Since 2011, the foundation has more than doubled the dollars and awards given to local students, Camarena said. In October and November, the board plans to contact local high schools, seeking applicants for its 2013 scholarship season.
"Most of these students who apply and receive our scholarships come with obstacles in their lives -- be it financial obstacles" or citizenship and immigration issues that keep them from gaining federal financial aid for college, she said.
"Education for our community is really the great equalizer."
In May, the foundation awarded 39 scholarships totaling $46,565 to seniors, from Wichita's public and private high schools. In 2011, the foundation gave away just 15. Scholarships are funded or donated by individual and corporate sponsors and area schools.

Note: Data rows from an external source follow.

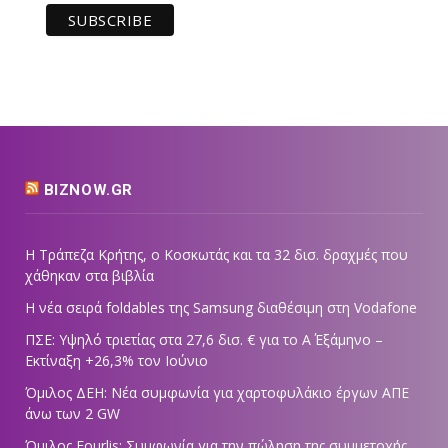
BIZNOW.GR
Η Τράπεζα Κρήτης, ο Κοσκωτάς και τα 32 δισ. δραχμές που
χάθηκαν στα βιβλία
Η νέα σειρά foldables της Samsung διαθέσιμη στη Vodafone
ΠΣΕ: Υψηλό τριετίας στα 27,6 δισ. € για το Α΄ Εξάμηνο –
Εκτίναξη +26,3% τον Ιούνιο
Όμιλος ΔΕΗ: Νέα συμφωνία για χαρτοφυλάκιο έργων ΑΠΕ
άνω των 2 GW
Όμιλος Fourlis: Συμφωνία για την πώληση της συμμετοχής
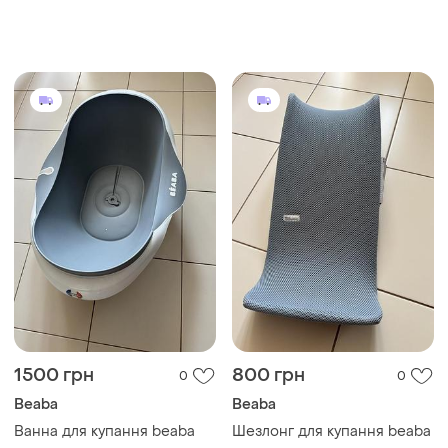
1500 грн
800 грн
0
0
Beaba
Beaba
Ванна для купання beaba
Шезлонг для купання beaba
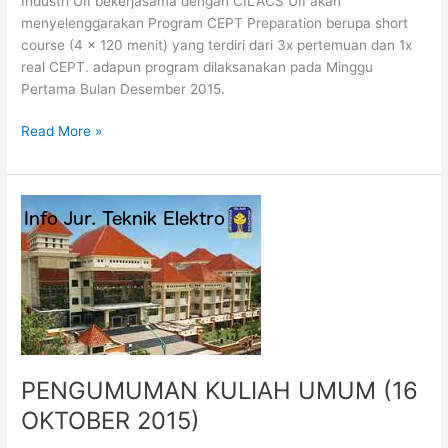
Industri UII bekerjasama dengan CILACS UII akan
menyelenggarakan Program CEPT Preparation berupa short
course (4 x 120 menit) yang terdiri dari 3x pertemuan dan 1x
real CEPT. adapun program dilaksanakan pada Minggu
Pertama Bulan Desember 2015.
Read More »
PENGUMUMAN
KULIAH
UMUM
(16
OKTOBER
2015)
PENGUMUMAN KULIAH UMUM (16
OKTOBER 2015)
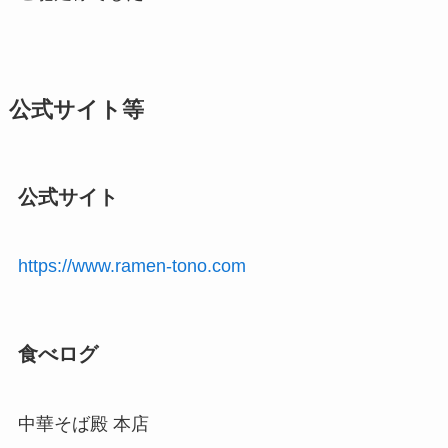
公式サイト等
公式サイト
https://www.ramen-tono.com
食べログ
中華そば殿 本店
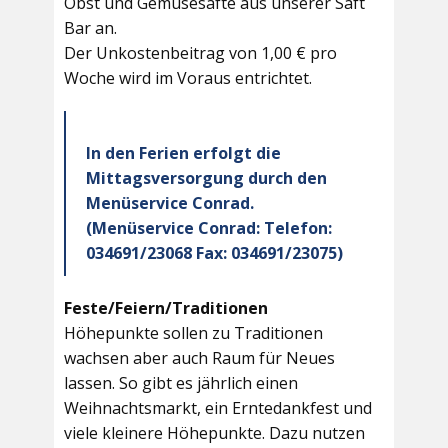
Obst und Gemüsesäfte aus unserer Saft
Bar an.
Der Unkostenbeitrag von 1,00 € pro
Woche wird im Voraus entrichtet.
In den Ferien erfolgt die
Mittagsversorgung durch den
Menüservice Conrad.
(Menüservice Conrad: Telefon:
034691/23068 Fax: 034691/23075)
Feste/Feiern/Traditionen
Höhepunkte sollen zu Traditionen
wachsen aber auch Raum für Neues
lassen. So gibt es jährlich einen
Weihnachtsmarkt, ein Erntedankfest und
viele kleinere Höhepunkte. Dazu nutzen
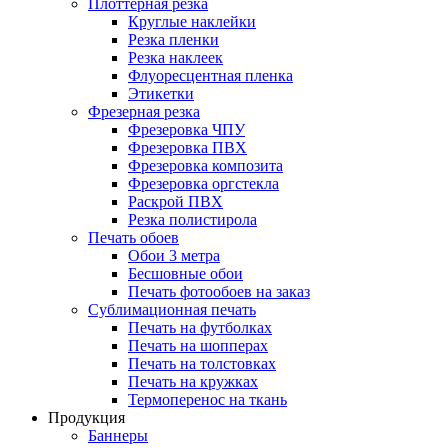
Плоттерная резка
Круглые наклейки
Резка пленки
Резка наклеек
Флуоресцентная пленка
Этикетки
Фрезерная резка
Фрезеровка ЧПУ
Фрезеровка ПВХ
Фрезеровка композита
Фрезеровка оргстекла
Раскрой ПВХ
Резка полистирола
Печать обоев
Обои 3 метра
Бесшовные обои
Печать фотообоев на заказ
Сублимационная печать
Печать на футболках
Печать на шопперах
Печать на толстовках
Печать на кружках
Термоперенос на ткань
Продукция
Баннеры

Qualified scholarship applicants should be high school seniors of at least 50 percent Hispanic heritage in Wichita's public or private schools.
The next submission deadline will be in January. Awards will range from $500 to $1,000.
The scholarship program and other education-based initiatives are blossoming under Camarena's leadership, said Charles Rivera, who started the foundation to impact the education and leadership opportunities of Kansas' Hispanic population. Camarena, a Wichita State University alumna and Harvard University graduate, joined the foundation's board a year before taking over its presidency in January 2011. She also serves on the Board of Trustees for Butler Community College Foundation and is a member of the Wichita Community Foundation grants committee, she said.
"She's a finisher," Rivera said of Camarena, who owns La Raza Pizza Inc. with her husband, Gene Camarena, a Pizza Hut and Marriott franchisee. "... She's good at bringing people together. And she has very little tolerance for nonperformers."
Camarena said she hopes the foundation's work will encourage Hispanics to seek post-secondary schooling and reduce the high school dropout rates in the ethnic group. Nationwide, 15.1 percent of Hispanics ages 16 to 24 discontinued their high school education in 2010, according to the U.S. Department of Education's National Center for Education Statistics.
In Sedgwick County, 6.2 percent of Hispanics in 7th through 12th grades dropped out, 2010 figures from the Kansas State Department of Education show.
"The foundation is addressing the need in the community to ... prepare Hispanic students for college," she said.
"We have to have a population that is educated so that we have an educated workforce."